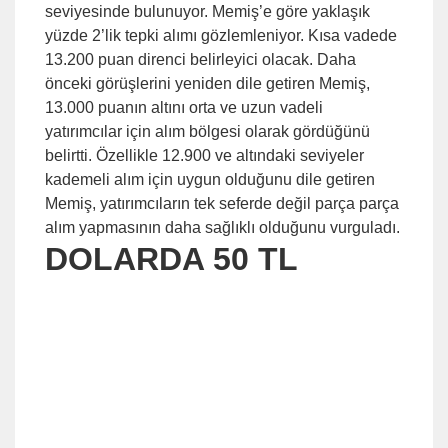
seviyesinde bulunuyor. Memiş’e göre yaklaşık
yüzde 2’lik tepki alımı gözlemleniyor. Kısa vadede
13.200 puan direnci belirleyici olacak. Daha
önceki görüşlerini yeniden dile getiren Memiş,
13.000 puanın altını orta ve uzun vadeli
yatırımcılar için alım bölgesi olarak gördüğünü
belirtti. Özellikle 12.900 ve altındaki seviyeler
kademeli alım için uygun olduğunu dile getiren
Memiş, yatırımcıların tek seferde değil parça parça
alım yapmasının daha sağlıklı olduğunu vurguladı.
DOLARDA 50 TL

★ ★ ★ ★

TASK INSTRUCTIONS: An exact copy of all the data above is required; omit any pictures.

TASK RESULT:
seviyesinde bulunuyor. Memiş’e göre yaklaşık
yüzde 2’lik tepki alımı gözlemleniyor. Kısa vadede
13.200 puan direnci belirleyici olacak. Daha
önceki görüşlerini yeniden dile getiren Memiş,
13.000 puanın altını orta ve uzun vadeli
yatırımcılar için alım bölgesi olarak gördüğünü
belirtti. Özellikle 12.900 ve altındaki seviyeler
kademeli alım için uygun olduğunu dile getiren
Memiş, yatırımcıların tek seferde değil parça parça
alım yapmasının daha sağlıklı olduğunu vurguladı.
DOLARDA 50 TL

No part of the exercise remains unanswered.